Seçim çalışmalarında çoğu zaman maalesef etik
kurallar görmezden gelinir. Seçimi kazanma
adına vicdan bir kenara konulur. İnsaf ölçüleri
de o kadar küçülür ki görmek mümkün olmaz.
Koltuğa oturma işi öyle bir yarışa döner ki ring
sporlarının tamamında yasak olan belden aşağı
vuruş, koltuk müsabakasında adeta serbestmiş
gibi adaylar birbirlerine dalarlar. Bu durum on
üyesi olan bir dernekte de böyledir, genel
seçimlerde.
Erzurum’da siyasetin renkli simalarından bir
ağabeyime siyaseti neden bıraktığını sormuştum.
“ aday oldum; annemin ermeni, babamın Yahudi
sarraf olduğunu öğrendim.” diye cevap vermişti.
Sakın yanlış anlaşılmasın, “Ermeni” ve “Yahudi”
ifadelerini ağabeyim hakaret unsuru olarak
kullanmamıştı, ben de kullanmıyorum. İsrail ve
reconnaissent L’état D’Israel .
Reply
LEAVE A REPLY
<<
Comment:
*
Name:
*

───

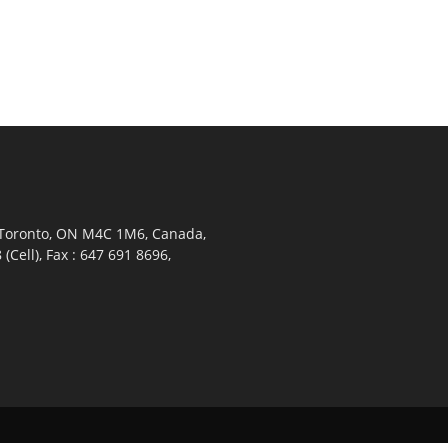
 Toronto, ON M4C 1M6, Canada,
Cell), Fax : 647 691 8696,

───

*Task to carry out*:
Across all the lines of the data, count those that include the word "olan" and reply with that number only.

*Answer to the problem*:
2